In the 18th century Beggarstown was the home of two important congregations. The mother church of the Church of the Brethren denomination moved to its present location at Germantown Avenue and Hortter Street in 1760 and worshiped for a while in the Pettikoffer house until 1770 when they built a meeting house which is still in use by the congregation today. The other church which was formed very early in this village was Saint Michael's Lutheran Church. The earliest documentation for a Lutheran congregation in Germantown is found in 1738 when four men (Georg Wensell, Jacob Behlert, Georg Rieger/Rüger [later known as Rex], and Johann Groethausen) purchased a lot on Germantown Avenue which became the core of the property the congregation still owns today. St. Michael's soon became an important regional focal point for the growing number of 18th century churched (i.e. Lutheran or Reformed) German immigrants who quickly outnumbered the older German Quaker, Mennonite and Brethren families. At this time the congregation served almost all Lutherans living between the colonial city of Philadelphia and the church at Trappe, Pennsylvania.
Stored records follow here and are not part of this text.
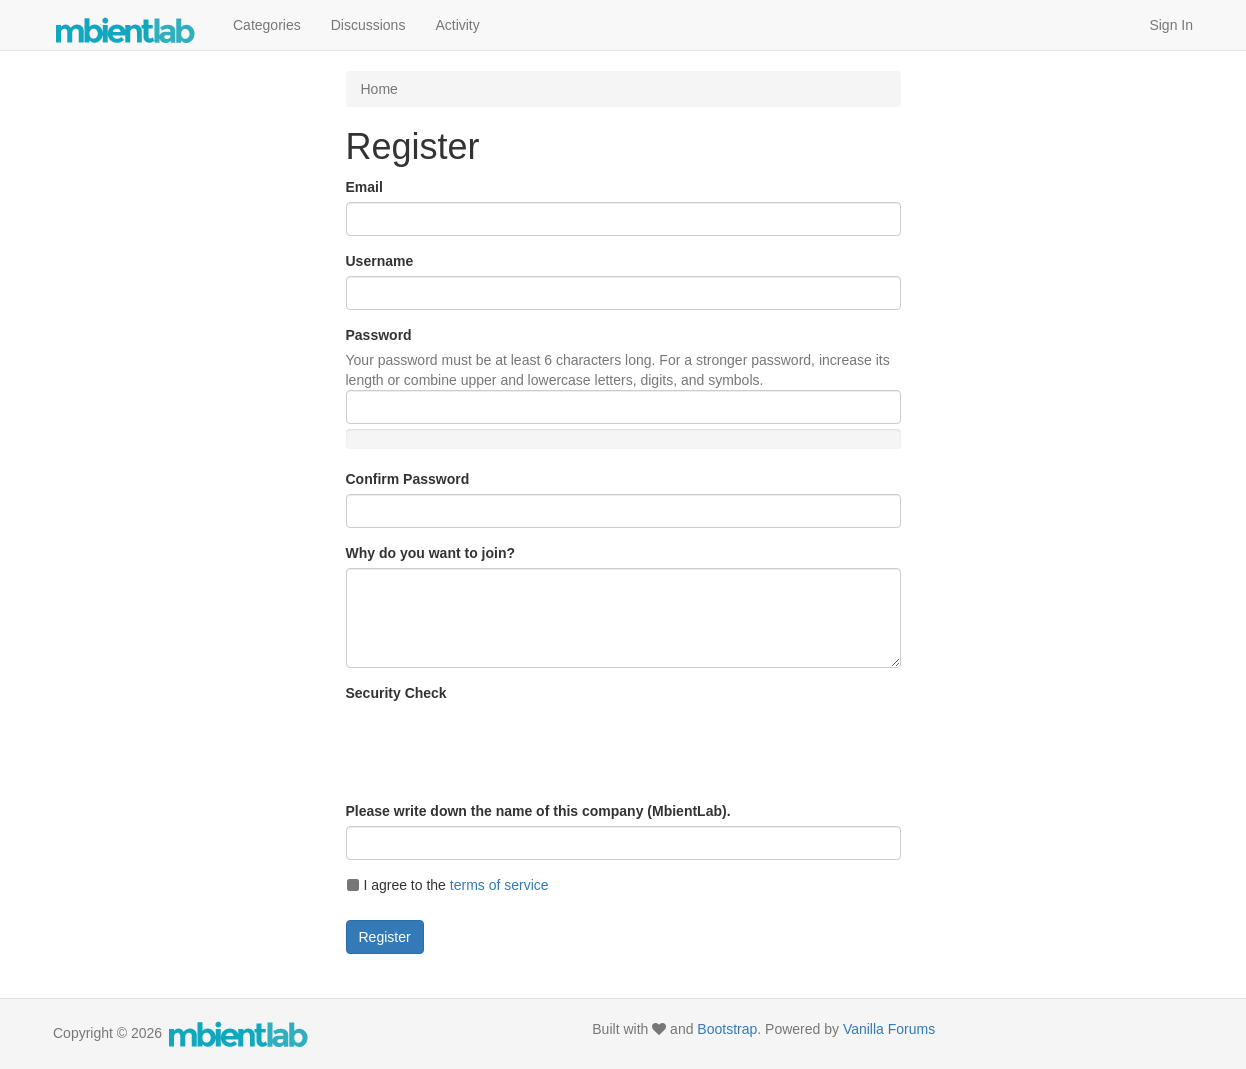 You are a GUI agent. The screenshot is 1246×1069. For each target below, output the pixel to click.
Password (379, 335)
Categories (267, 25)
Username (380, 261)
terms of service (499, 885)
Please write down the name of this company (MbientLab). (538, 811)
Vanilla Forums (889, 1029)
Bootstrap (727, 1029)
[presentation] (498, 747)
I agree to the (447, 885)
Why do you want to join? (431, 553)
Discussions (368, 25)
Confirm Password (408, 479)
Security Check (396, 693)
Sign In (1171, 25)
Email (364, 187)
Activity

In the 19th century, there was an effort of some of the residents of the area to change the name to Franklinville. Though they succeeded in naming a literary club and volunteer fire company with the new name, Beggarstown continued to be used by the local residents until the late nineteenth century when the spread of suburbanization eradicated the small village atmosphere along this section of Germantown Avenue.